PROBLEM: Nothing but the lines from the one containing "Buster Keaton" through the last line of the material should appear in the answer, transcribed exactly, pictures excluded.

RECORDS PROVIDED section start

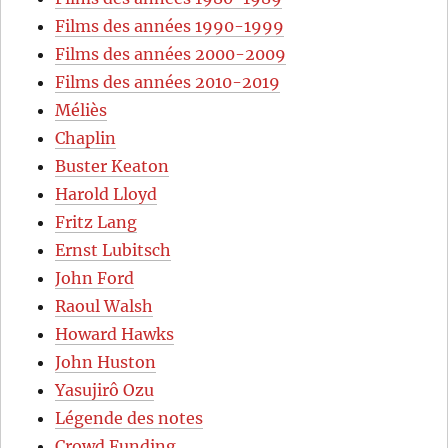
Films des années 1990-1999
Films des années 2000-2009
Films des années 2010-2019
Méliès
Chaplin
Buster Keaton
Harold Lloyd
Fritz Lang
Ernst Lubitsch
John Ford
Raoul Walsh
Howard Hawks
John Huston
Yasujirô Ozu
Légende des notes
Crowd Funding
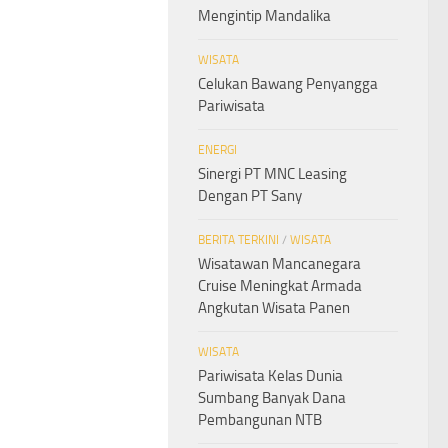
Mengintip Mandalika
WISATA
Celukan Bawang Penyangga
Pariwisata
ENERGI
Sinergi PT MNC Leasing
Dengan PT Sany
BERITA TERKINI
/
WISATA
Wisatawan Mancanegara
Cruise Meningkat Armada
Angkutan Wisata Panen
WISATA
Pariwisata Kelas Dunia
Sumbang Banyak Dana
Pembangunan NTB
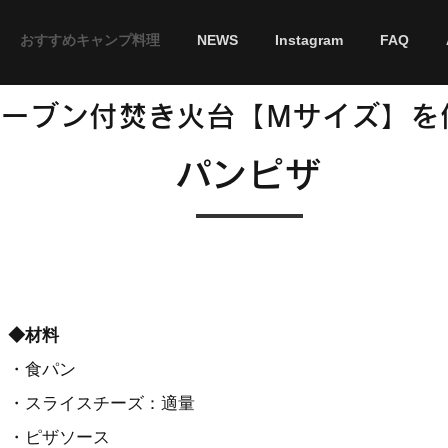
おすすめキャンプ料理
NEWS
Instagram
FAQ
オーブン付焚き火台【Mサイズ】を
​パンピザ
◆材料
・食パン
・スライスチーズ：適量
・ピザソース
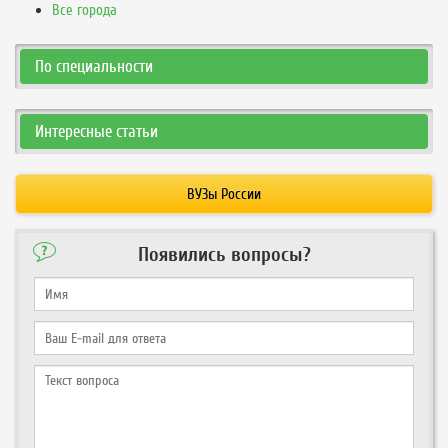
Все города
По специальности
Интересные статьи
ВУЗы России
Появились вопросы?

RECORDS PROVIDED section end

RESULT:
Buster Keaton
Harold Lloyd
Fritz Lang
Ernst Lubitsch
John Ford
Raoul Walsh
Howard Hawks
John Huston
Yasujirô Ozu
Légende des notes
Crowd Funding
Mengintip Mandalika
WISATA
Celukan Bawang Penyangga
Pariwisata
ENERGI
Sinergi PT MNC Leasing
Dengan PT Sany
BERITA TERKINI
/
WISATA
Wisatawan Mancanegara
Cruise Meningkat Armada
Angkutan Wisata Panen
WISATA
Pariwisata Kelas Dunia
Sumbang Banyak Dana
Pembangunan NTB
おすすめキャンプ料理
NEWS
Instagram
FAQ
オーブン付焚き火台【Mサイズ】を
​パンピザ
◆材料
・食パン
・スライスチーズ：適量
・ピザソース
Все города
По специальности
Интересные статьи
ВУЗы России
Появились вопросы?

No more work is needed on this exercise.